This opens the interface where you can change all the options.

## Main features

- Multiple input sources: clipboard, folders, websockets, unix domain socket, and screen capture
- Multiple output destinations: clipboard, text files, and websockets
- Integrates well with Windows, macOS and Linux, supporting operating system features like notifications and a tray icon
- Pause/unpause with `p` or terminate with `t`/`q` in the terminal, switch between engines with `s` or the engine-specific keys (from the engine list below)
- Capture from specific screen areas, windows, of areas within windows (window capture is only supported on Windows/macOS/Wayland). This also tries to capture entire sentences and filter all repetitions. If you use an online engine like Lens I recommend setting a secondary local engine (OneOCR on Windows, Apple Live Text on macOS and meikiocr on Linux). With this "two pass" system only the changed areas are sent to the online service, allowing for both speed and accuracy
- Multiple configurable keyboard combinations to control owocr from anywhere, including pausing, switching engines, taking a screenshot of the selected screen/window and running the automatic tool to re-select an area of the screen/window via drag and drop
- Read from a unix domain socket `/tmp/owocr.sock` on macOS/Linux
- Furigana filter, works by default with Japanese text (both vertical and horizontal)

## Configuration

There are many options and customization features. They can be all be accessed with `owocr_config`, but if you prefer they can also be changed through manual command-line arguments, or by editing the configuration file.
You can change the OCR engines, hotkeys, screen capture settings, notifications, add a tray icon and much more.
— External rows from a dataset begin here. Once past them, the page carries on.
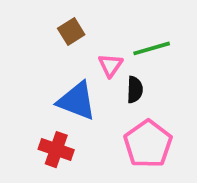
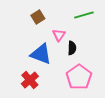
green line: (152, 48) -> (84, 15), moved
red cross: (56, 150) -> (30, 80), turned 30

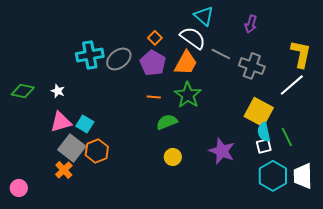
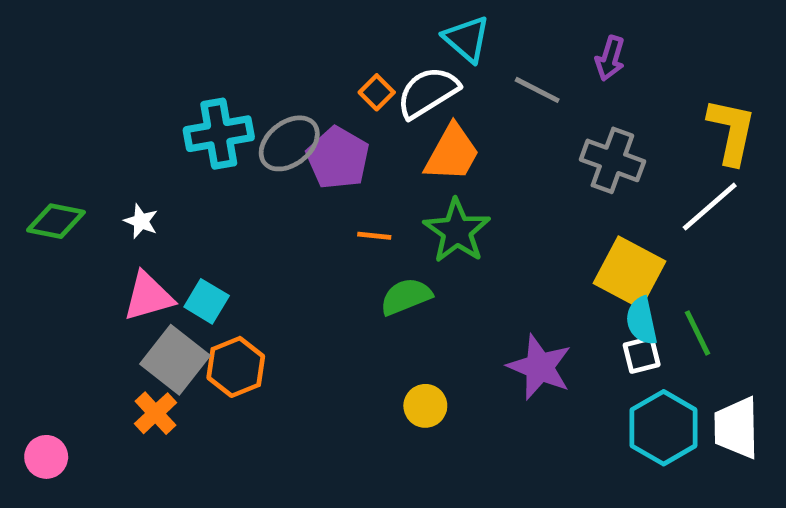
cyan triangle: (204, 16) -> (467, 39), moved
white semicircle: (193, 38) -> (428, 92), moved, turned -68
gray line: (221, 54) -> (537, 90), moved
purple pentagon: (153, 63) -> (338, 158), moved
yellow circle: (173, 157) -> (425, 406), moved

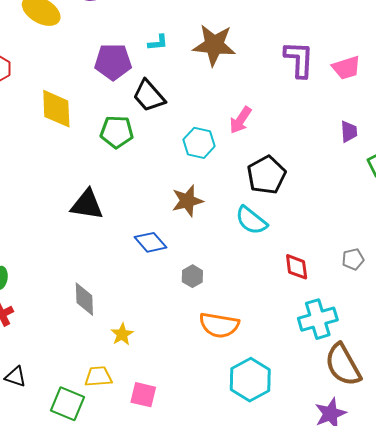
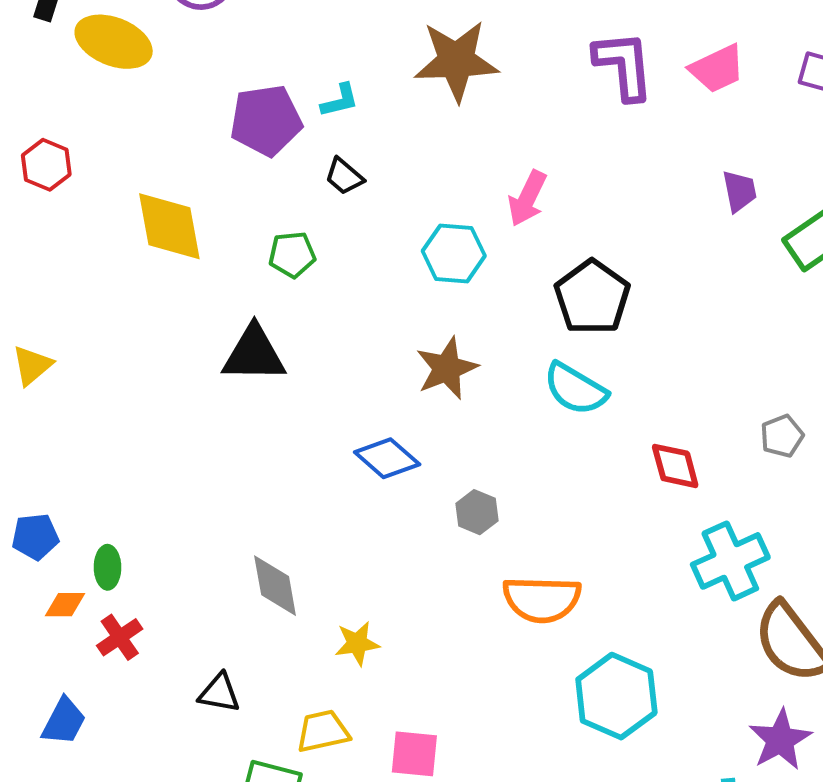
cyan L-shape: (158, 43) -> (340, 100), moved
black trapezoid: (149, 96) -> (344, 176), size x0.6
green pentagon: (117, 132) -> (292, 255), size x0.7
black triangle: (87, 205) -> (254, 354), moved
yellow star: (122, 334) -> (357, 643), turned 30
black triangle: (16, 377) -> (219, 693), moved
- All manual command-line options and their descriptions can be viewed with: `owocr -h`
- The configuration file is located at `~/.config/owocr_config.ini` on Linux/macOS, or `C:\Users\yourusername\.config\owocr_config.ini` on Windows
- A sample config file is available at: [owocr_config.ini](https://raw.githubusercontent.com/AuroraWright/owocr/master/owocr_config.ini)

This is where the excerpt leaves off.